# PROBLEM DESCRIPTION
Leave the images out and repeat the data exactly as given.

(Stored data entries)
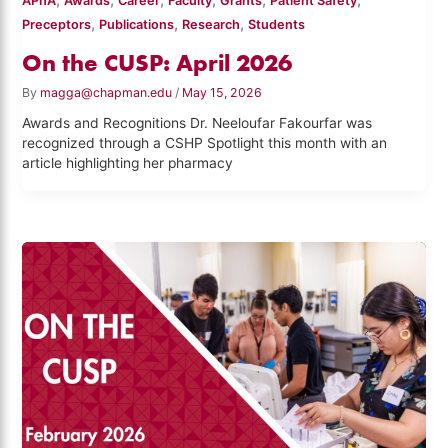
APhA
Awards
Career
Faculty
Grants
Patient Safety
,
,
,
Preceptors
Publications
Research
Students
On the CUSP: April 2026
By
magga@chapman.edu
/
May 15, 2026
Awards and Recognitions Dr. Neeloufar Fakourfar was
recognized through a CSHP Spotlight this month with an
article highlighting her pharmacy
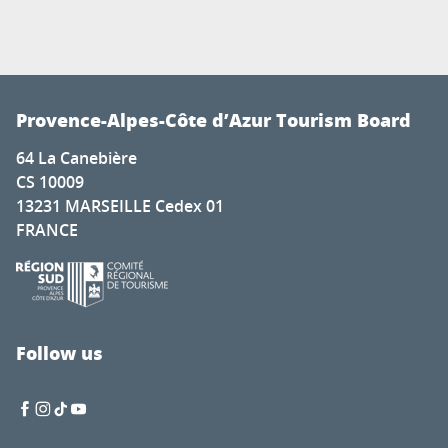
Provence-Alpes-Côte d’Azur Tourism Board
64 La Canebière
CS 10009
13231 MARSEILLE Cedex 01
FRANCE
Follow us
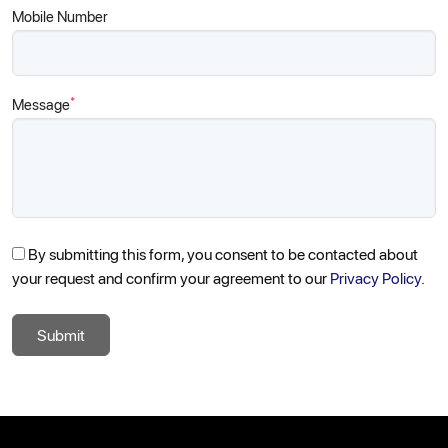
Mobile Number
*
Message
By submitting this form, you consent to be contacted about
your request and confirm your agreement to our
Privacy Policy.
Submit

# RESPONSE FOR THIS EXERCISE
APhA
Awards
Career
Faculty
Grants
Patient Safety
,
,
,
Preceptors
Publications
Research
Students
On the CUSP: April 2026
By
magga@chapman.edu
/
May 15, 2026
Awards and Recognitions Dr. Neeloufar Fakourfar was
recognized through a CSHP Spotlight this month with an
article highlighting her pharmacy
Provence-Alpes-Côte d’Azur Tourism Board
64 La Canebière
CS 10009
13231 MARSEILLE Cedex 01
FRANCE
Follow us
Mobile Number
*
Message
By submitting this form, you consent to be contacted about
your request and confirm your agreement to our
Privacy Policy.
Submit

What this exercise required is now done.